I think a lot of people apply that advice wrongly. Instead of using this as advice about when to buy and when to sell, you should use it as advice about when not to buy and when not to sell.

Don't buy when P/Es cannot support the current stock price. Don't sell when stocks have already fallen due to a market panic. Don't follow the herd or you will get trampled when they reverse direction in a panic.

If you are smart enough to sell ahead of the panics, more power to you, but you should be using more than a 52-week high on a graph to make that decision.

4

Obviously a stock that's hit a high is profit waiting to be taken, be safe, take the money, Sell Sell Sell!!

Ah.. but wait, they say "run your winners, cut your losers", so here this stock is a winner... keep on to it, Hold Hold Hold!!!!!

Of course, if you're holding, then you think it's going to return even higher.... Buy Buy Buy!!!!

So, hope that's clears things up for you - Sell, Hold, or maybe Buy :-)
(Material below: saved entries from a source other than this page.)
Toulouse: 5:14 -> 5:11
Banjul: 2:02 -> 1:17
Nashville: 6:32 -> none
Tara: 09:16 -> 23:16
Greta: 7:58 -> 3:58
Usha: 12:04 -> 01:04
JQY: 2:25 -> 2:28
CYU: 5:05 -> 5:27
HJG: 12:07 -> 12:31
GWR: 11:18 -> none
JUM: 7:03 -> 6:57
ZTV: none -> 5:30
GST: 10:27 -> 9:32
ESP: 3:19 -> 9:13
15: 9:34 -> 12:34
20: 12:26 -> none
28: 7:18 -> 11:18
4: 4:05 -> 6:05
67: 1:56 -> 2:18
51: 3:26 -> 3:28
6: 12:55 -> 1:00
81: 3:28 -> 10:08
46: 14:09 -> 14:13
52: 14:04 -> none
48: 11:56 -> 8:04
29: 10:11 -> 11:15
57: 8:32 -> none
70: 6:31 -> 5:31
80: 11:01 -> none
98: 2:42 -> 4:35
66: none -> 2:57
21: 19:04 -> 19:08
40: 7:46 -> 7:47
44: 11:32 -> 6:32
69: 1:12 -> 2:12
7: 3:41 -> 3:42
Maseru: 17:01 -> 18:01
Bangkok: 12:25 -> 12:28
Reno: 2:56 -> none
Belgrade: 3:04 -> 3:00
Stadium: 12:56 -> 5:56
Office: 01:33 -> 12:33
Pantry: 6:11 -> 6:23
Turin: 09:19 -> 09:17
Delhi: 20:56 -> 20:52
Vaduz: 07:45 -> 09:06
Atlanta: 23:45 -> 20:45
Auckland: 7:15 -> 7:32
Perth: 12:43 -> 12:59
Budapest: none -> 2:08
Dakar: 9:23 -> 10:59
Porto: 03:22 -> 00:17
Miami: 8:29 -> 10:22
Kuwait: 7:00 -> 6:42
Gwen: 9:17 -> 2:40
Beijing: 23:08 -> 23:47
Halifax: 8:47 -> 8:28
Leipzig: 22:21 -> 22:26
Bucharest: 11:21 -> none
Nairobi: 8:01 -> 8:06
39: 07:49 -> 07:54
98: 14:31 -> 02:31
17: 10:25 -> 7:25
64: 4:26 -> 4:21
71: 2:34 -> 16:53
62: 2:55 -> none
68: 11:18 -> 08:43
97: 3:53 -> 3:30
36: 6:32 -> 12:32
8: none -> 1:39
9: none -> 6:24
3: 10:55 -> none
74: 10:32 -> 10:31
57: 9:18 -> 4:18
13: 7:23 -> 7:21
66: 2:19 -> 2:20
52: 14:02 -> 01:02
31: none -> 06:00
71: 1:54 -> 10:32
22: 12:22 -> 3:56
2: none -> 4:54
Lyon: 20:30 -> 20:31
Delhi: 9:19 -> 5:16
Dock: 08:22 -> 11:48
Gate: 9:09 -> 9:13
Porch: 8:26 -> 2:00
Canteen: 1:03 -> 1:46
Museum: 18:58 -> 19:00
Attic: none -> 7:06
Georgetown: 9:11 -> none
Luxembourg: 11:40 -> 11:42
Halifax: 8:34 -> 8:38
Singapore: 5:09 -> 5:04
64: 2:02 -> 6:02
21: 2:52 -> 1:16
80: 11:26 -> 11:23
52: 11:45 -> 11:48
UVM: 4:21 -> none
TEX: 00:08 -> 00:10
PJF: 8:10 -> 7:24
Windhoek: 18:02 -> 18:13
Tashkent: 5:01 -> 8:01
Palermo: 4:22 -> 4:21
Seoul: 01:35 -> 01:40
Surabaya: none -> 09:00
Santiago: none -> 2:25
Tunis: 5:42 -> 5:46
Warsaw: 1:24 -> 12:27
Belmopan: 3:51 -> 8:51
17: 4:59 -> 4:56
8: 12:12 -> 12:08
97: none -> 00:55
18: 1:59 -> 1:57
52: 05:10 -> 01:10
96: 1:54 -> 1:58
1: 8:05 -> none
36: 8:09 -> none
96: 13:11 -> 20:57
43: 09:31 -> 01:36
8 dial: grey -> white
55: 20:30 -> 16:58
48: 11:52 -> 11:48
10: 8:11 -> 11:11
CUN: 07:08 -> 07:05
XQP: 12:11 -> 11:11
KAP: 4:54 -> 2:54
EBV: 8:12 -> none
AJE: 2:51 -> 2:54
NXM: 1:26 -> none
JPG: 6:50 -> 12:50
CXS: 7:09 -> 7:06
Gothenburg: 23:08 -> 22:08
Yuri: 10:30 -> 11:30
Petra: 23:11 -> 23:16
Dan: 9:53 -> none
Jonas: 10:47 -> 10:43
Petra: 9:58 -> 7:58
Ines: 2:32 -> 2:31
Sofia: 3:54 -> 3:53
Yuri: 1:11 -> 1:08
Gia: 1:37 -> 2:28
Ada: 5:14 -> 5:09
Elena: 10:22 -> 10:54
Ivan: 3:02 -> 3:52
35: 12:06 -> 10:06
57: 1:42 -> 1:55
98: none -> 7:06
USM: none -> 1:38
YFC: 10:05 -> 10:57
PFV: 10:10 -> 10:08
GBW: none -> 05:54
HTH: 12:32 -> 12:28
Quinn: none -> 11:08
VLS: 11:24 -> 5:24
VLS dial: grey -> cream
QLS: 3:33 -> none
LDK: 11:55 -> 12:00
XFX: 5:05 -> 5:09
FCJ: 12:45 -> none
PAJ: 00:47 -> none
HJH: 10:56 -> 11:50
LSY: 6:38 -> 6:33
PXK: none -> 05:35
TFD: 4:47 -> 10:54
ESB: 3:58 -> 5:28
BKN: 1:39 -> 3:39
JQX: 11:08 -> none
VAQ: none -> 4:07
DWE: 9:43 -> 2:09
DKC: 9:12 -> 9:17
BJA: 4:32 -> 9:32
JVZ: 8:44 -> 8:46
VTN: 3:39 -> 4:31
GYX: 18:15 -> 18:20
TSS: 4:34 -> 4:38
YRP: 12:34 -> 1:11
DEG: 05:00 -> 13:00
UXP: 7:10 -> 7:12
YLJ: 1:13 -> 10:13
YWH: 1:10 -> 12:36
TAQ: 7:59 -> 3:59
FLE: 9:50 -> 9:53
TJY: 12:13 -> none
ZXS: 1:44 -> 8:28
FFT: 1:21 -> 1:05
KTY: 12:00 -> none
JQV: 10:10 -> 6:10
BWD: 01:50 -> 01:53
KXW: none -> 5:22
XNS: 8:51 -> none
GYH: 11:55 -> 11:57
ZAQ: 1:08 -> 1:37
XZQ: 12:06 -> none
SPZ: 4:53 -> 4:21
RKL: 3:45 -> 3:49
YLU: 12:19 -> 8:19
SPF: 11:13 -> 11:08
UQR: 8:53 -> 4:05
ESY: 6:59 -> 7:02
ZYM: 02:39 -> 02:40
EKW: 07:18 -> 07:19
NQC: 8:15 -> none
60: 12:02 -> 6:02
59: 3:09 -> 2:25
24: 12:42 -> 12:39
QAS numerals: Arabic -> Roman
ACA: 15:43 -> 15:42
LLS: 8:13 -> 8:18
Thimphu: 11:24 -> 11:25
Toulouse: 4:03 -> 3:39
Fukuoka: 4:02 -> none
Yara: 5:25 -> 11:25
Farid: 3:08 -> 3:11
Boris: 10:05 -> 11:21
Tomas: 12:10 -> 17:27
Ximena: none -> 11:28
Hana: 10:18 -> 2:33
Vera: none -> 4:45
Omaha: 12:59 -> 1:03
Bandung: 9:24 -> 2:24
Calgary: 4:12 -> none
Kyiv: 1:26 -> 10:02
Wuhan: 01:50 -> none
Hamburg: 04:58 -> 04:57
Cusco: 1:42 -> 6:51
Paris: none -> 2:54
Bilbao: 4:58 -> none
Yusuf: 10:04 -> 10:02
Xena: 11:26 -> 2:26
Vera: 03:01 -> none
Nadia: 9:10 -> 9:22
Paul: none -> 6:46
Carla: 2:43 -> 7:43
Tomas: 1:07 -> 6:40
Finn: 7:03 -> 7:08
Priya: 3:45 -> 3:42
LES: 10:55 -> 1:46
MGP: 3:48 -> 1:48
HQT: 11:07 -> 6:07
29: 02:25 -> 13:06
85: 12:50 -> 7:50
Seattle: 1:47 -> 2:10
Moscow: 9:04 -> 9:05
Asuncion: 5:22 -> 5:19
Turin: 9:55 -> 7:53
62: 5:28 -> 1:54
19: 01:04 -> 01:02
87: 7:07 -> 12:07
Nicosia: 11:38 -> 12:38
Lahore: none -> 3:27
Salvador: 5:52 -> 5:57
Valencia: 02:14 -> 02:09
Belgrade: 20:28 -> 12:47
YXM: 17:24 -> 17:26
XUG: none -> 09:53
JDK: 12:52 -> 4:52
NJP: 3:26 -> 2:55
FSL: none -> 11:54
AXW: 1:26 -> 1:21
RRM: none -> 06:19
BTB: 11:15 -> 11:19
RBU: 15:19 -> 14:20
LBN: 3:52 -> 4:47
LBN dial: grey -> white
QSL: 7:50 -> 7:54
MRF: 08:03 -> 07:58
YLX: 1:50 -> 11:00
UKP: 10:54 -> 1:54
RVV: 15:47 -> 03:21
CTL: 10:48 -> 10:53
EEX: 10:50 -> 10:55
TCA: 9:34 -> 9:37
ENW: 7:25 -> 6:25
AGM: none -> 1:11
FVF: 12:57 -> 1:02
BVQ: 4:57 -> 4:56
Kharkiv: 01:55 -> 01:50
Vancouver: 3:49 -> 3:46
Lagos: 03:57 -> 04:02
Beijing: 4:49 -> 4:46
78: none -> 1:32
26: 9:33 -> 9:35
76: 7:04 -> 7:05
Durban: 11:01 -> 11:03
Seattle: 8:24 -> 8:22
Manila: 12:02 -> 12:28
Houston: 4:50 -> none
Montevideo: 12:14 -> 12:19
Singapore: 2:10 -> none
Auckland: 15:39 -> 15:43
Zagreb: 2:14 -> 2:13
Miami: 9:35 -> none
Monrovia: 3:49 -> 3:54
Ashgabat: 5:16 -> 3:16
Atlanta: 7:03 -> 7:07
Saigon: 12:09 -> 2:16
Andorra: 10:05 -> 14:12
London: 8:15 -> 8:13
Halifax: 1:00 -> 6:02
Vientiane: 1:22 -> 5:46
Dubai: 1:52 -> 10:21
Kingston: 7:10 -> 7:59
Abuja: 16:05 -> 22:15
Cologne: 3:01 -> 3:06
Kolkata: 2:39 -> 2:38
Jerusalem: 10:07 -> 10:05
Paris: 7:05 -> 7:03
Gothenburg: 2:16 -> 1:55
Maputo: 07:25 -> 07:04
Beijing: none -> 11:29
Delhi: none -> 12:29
A more serious answer is not ever to worry about past performance, if its gone past a reasonable valuation then consider selling, but never care about selling out just because its reached some arbitrary share price. If you are worried about losses, you might like to set a trailing stop and sell if it drops, but if you're a LTBH type person, just keep it until you feel it is overvalued compared to its fundamentals.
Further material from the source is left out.